Compare and contrast what artists say, above, with excerpts from Romans 1:
For although they knew God, they neither glorified him as God nor gave thanks to him, but their thinking became futile and their foolish hearts were darkened. Although they claimed to be wise, they became fools and exchanged the glory of the immortal God for images made to look like a mortal human being and birds and animals and reptiles.
Therefore God gave them over in the sinful desires of their hearts to sexual impurity for the degrading of their bodies with one another. …
Because of this, God gave them over to shameful lusts. Even their women exchanged natural sexual relations for unnatural ones.

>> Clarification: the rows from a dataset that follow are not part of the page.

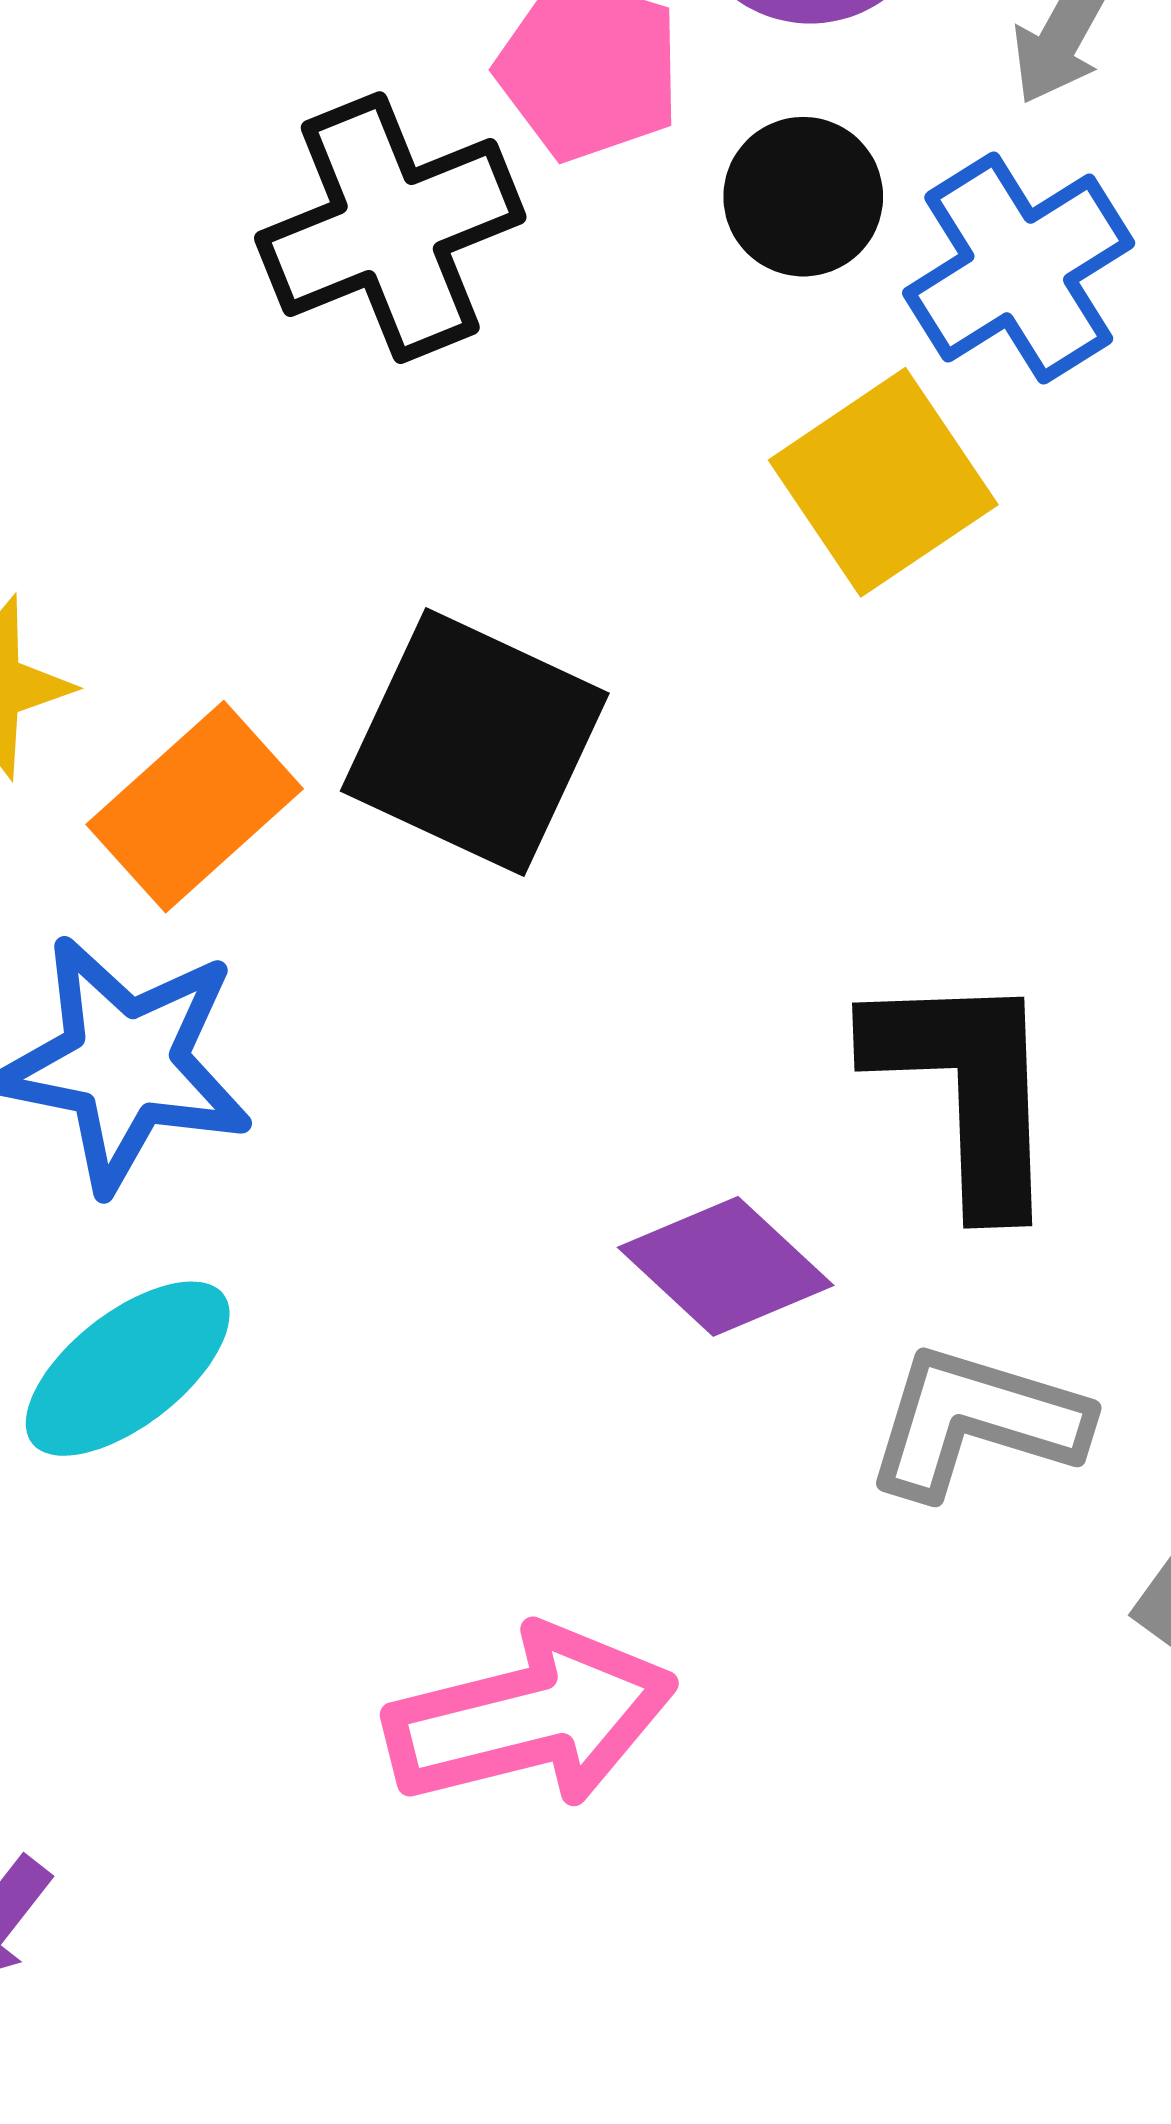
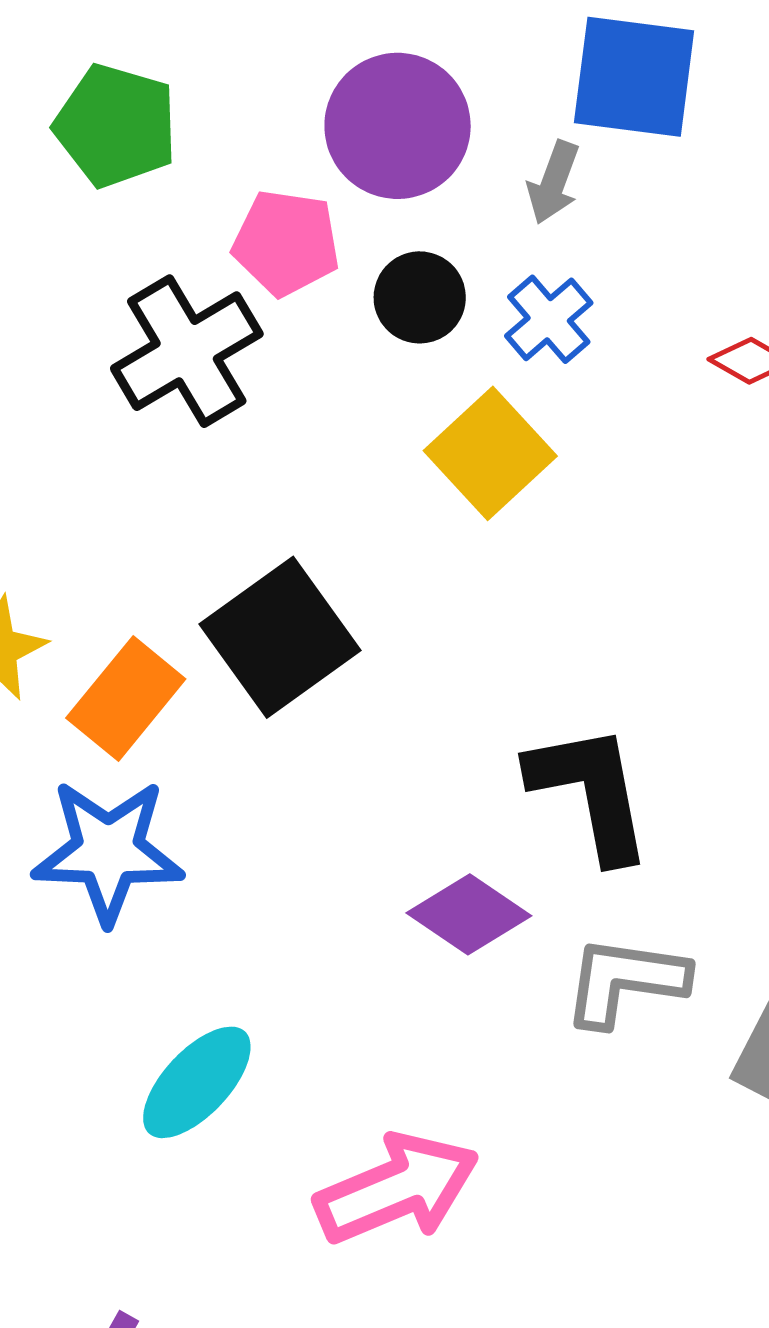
blue cross: (1019, 268) -> (549, 319), size x0.7
black square: (475, 742) -> (280, 637), turned 38
cyan ellipse: (128, 1369) -> (197, 1082), moved

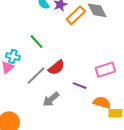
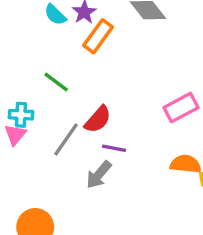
orange rectangle: (76, 15) -> (98, 36), moved
purple line: (80, 86) -> (114, 148), moved

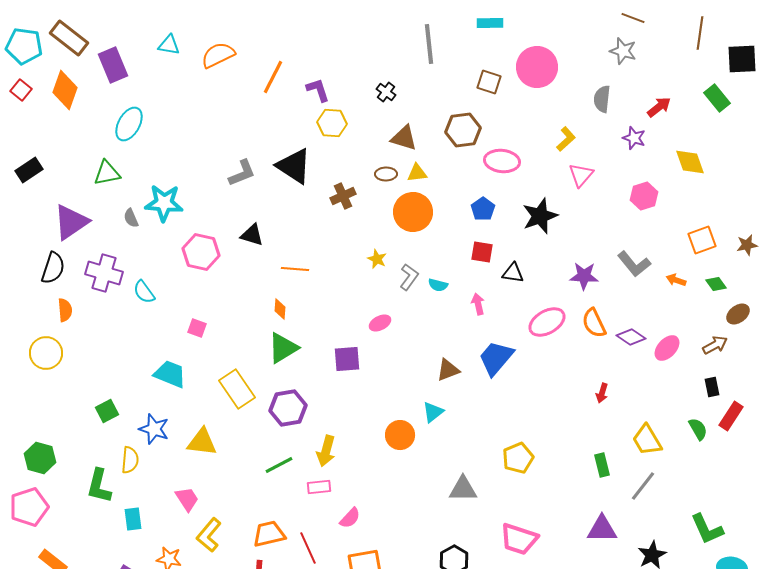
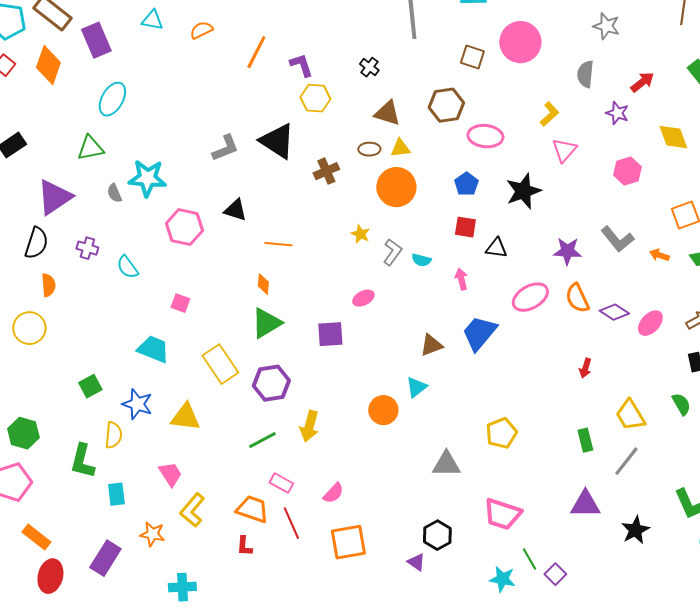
orange semicircle: (218, 55) -> (201, 30), size x0.7
purple cross: (104, 273) -> (87, 248), size x0.6
pink rectangle: (319, 487) -> (281, 483), moved, turned 35
orange trapezoid: (269, 534) -> (252, 509), turned 32

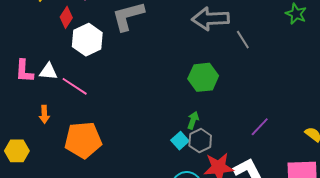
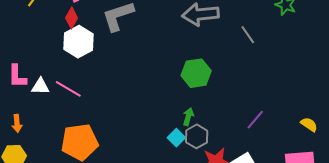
red diamond: (66, 17) -> (72, 18), moved
gray line: (243, 40) -> (248, 35), moved
white triangle: (48, 71) -> (40, 86), moved
orange arrow: (44, 114) -> (17, 123), moved

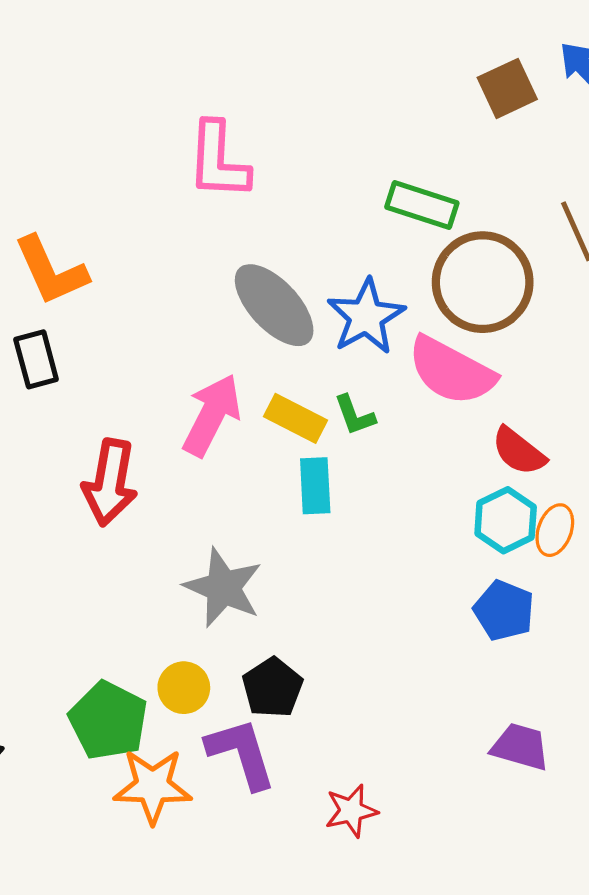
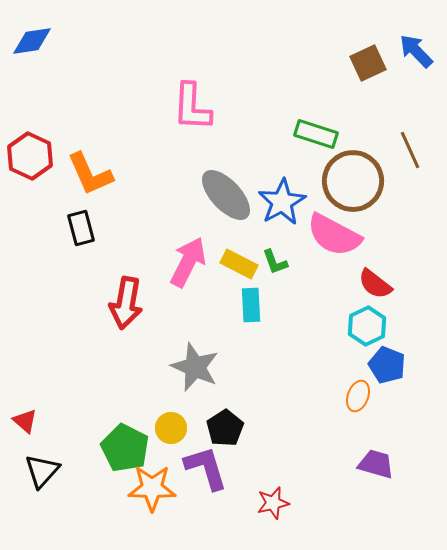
orange ellipse: (555, 530) -> (358, 396), moved
blue pentagon: (504, 611) -> (387, 365), moved

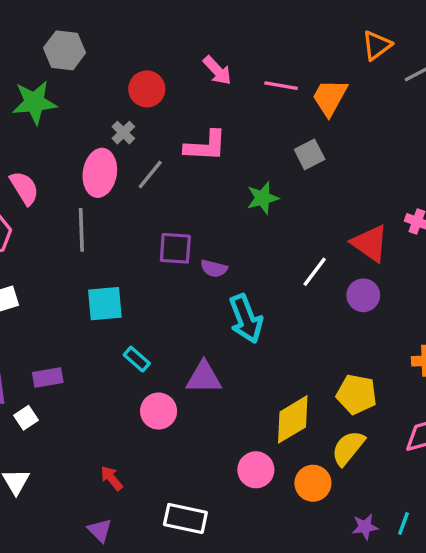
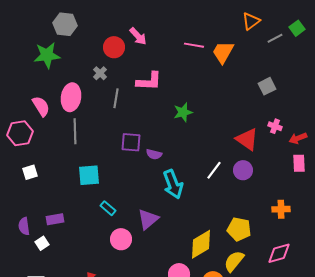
pink arrow: (217, 70) -> (138, 36), moved
gray square: (310, 154) -> (267, 86), moved
pink ellipse: (100, 173) -> (71, 97), moved
gray line: (150, 174) -> (116, 98), turned -30
white line: (315, 272) -> (214, 170), moved
purple triangle: (204, 378) -> (148, 219), turned -40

In the same way the men also abandoned natural relations with women and were inflamed with lust for one another. Men committed shameful acts with other men, and received in themselves the due penalty for their error.
Furthermore, just as they did not think it worthwhile to retain the knowledge of God, so God gave them over to a depraved mind, so that they do what ought not to be done. They have become filled with every kind of wickedness, evil, greed and depravity.
They are full of envy, murder, strife, deceit and malice. They are gossips, slanderers, God-haters, insolent, arrogant and boastful; they invent ways of doing evil; they disobey their parents; they have no understanding, no fidelity, no love, no mercy.
Nailed them, thousands of years ago. Now, how did that happen?